A Drink After Work
My ears pricked as a low pitched hum snuck from behind me and around to the front of my nipple. I let my place in Men's Health be lost as my right hand snapped at the air in front of my chest. I gazed at my palm, noticing both my index finger and thumb had the faintest outline of a black curve on them. A few inches downwards a mosquito lay crumpled and defeated on my mattress cover.
I revelled in my triumph momentarily before the peaceful looking corpse caused introspection in my heart and running from empathy I sat up off my bed and looked at the clock. It had just trickled past midnight and it was still 31 degrees. It was a Friday night, now at this stage it was officially confirmed that it was a lazy Friday night. I was nonplussed. I'd already achieved more than anyone could be required to do on a day with maximums near forty. I'd caught the train in the morning to my office in jeans, spent a large portion of my day working on or at least close to my computer and only took one coffee break – for a smoothycino – that I kept to less than 30 minutes. The engaging part came in the evening though, when I spent my second night of the week at the gym actively reminiscing some of the exercise I used to do. Sweating profusely I spent the following hours watching the sunset from inside the ocean before going home and making some scrambled eggs.

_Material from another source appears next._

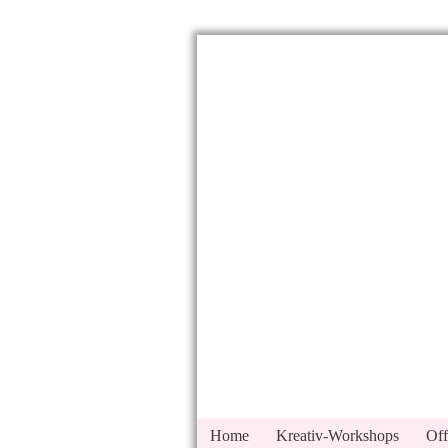
Home
Kreativ-Workshops
Off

After recalling all of this it was still 31 degrees. My water bottle sat next to my bed, empty, like a ruin. My tongue danced across the roof of my mouth, spreading saliva across parts of my mouth sparsely like a South Australian hosing their garden during water restrictions. I was hot. I was thirsty. I was exhausted. It was Friday. I needed an ice cold beer.
On the way home from the gym I'd gone to BWS and taken advantage of their 20% off all slabs and cartons deal by picking up a carton of LöwenBräu for forty dollars. I'd stashed most of it in the fridge upon arriving home, but I'd distributed 3 bottles throughout the freezer to chill rapidly with intention of not forgetting they were there before going to bed.

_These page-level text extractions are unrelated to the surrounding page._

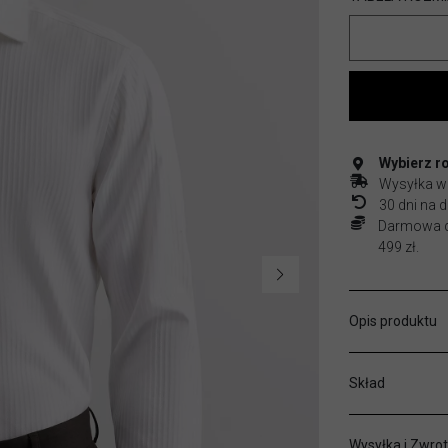
Wybierz r
Wysyłka w
30 dni na
Darmowa do
499 zł.
Opis produktu
Skład
Wysyłka i Zwrot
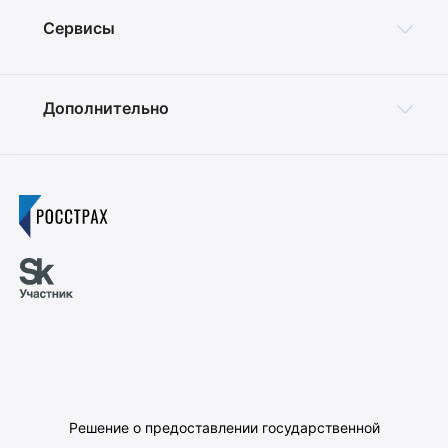
Сервисы
Дополнительно
Решение о предоставлении государственной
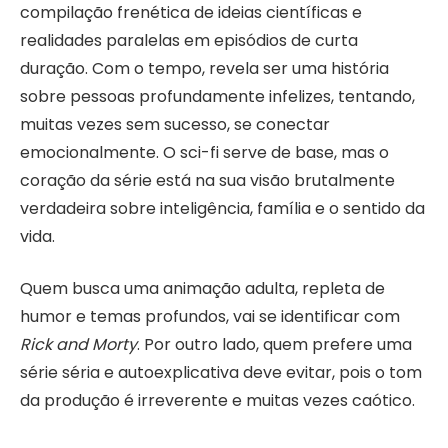
compilação frenética de ideias científicas e
realidades paralelas em episódios de curta
duração. Com o tempo, revela ser uma história
sobre pessoas profundamente infelizes, tentando,
muitas vezes sem sucesso, se conectar
emocionalmente. O sci-fi serve de base, mas o
coração da série está na sua visão brutalmente
verdadeira sobre inteligência, família e o sentido da
vida.
Quem busca uma animação adulta, repleta de
humor e temas profundos, vai se identificar com
Rick and Morty
. Por outro lado, quem prefere uma
série séria e autoexplicativa deve evitar, pois o tom
da produção é irreverente e muitas vezes caótico.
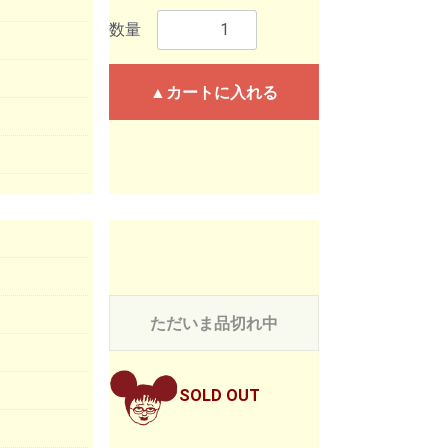
数量
▲カートに入れる
ただいま品切れ中
SOLD OUT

I moved with pace to reach the fridge outside, opened the attached freezer and plucked the three bottles from their respective locations. I clutched them all to my naked chest, partly in love but mainly to determine which was the coldest. One was barely tolerable to hold near. I grasped it tightly and the other podium finishers migrated to join their brothers in the fridge.
I danced back inside to my kitchen. My new beer grasped tightly like a Christmas Present inside my hand. I landed it on the kitchen bench and rummaged hurriedly through the drawers to find the bottle opener. I brandished it and it was Christmas Morning as I slowly shed the ribbon off my treasure and levered off the cap.

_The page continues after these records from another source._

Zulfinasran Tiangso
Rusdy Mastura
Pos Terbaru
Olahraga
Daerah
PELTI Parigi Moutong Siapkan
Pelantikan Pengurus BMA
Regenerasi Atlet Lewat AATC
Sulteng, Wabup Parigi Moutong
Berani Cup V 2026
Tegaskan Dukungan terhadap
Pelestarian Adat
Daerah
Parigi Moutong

I was not prepared for this much beer.
I knew something wasn't right when the cap's first jolt away from the neck of the bottle came with white sap spreading from the cracks like the beer was the branch of a tree. I continued on, hearing the sharp exhalation of pressure from the bottle as the cap fell away and into my hands. I gazed at it, noticing the oddity. Internally it was lined with a crisp layer of ice. In horror I looked down. It was happening in slow motion. My beer frothed out in arctic snakes, flowing from out the bottle and down the glassy sides. The foam came in waves, as if inside my beer a heart was slowly pumping the last beats it had.
After the initial shock I sprang to action, leaning forward and attaching my mouth to the erupting beer head and money-shotting all it had to offer. I fully anticipated my expecting mouth would calm the beer and despite some loss of volume I could soon be enjoying it. I was wrong, and the pressure grew until my mouth and throat could not handle this absurd form of leaning down beer bong and I had to abandon beer.
Violins played and there were tears in my eyes as I watched the thick, icy ale froth out my beer and onto the bench it sat on. It seemed like my whole day had been a preparation towards enjoying this first beer and now it was ironically ruined by preparing for too long. I cried as the flow slowly became a trickle and the beer lay silent. It was a tragedy and there was only one thing left I could think to do. Take a photo.
Shock passing, I clasped the beer and wailed. Upon gaining proximity I noticed that there was still a small amount of iced beer in the base of its container. I brought my eyes down level with the beer and then put it to my lips, trying to at least get that first taste; trying to at least have one good memory with beer. Drops slid down the neck and onto my tongue. It was delicious, euphoric as if my panicked, heightened senses had not forgotten my tastebuds.
Too soon the drops soon stopped though. Our kiss ended and as I pulled away I realised that the beer was now just a shell of what it once was. Like the end scene of Titanic I was Kate Winslet and my beer was Leonardo DiCaprio. I released my hand and left it to sink and face its icy death.
Today had begun hot but now I was cold. Today had begun so full of promise but now it lay empty. Today had begun with a smoothycino and now it was finishing with a smoothylöwenbräu.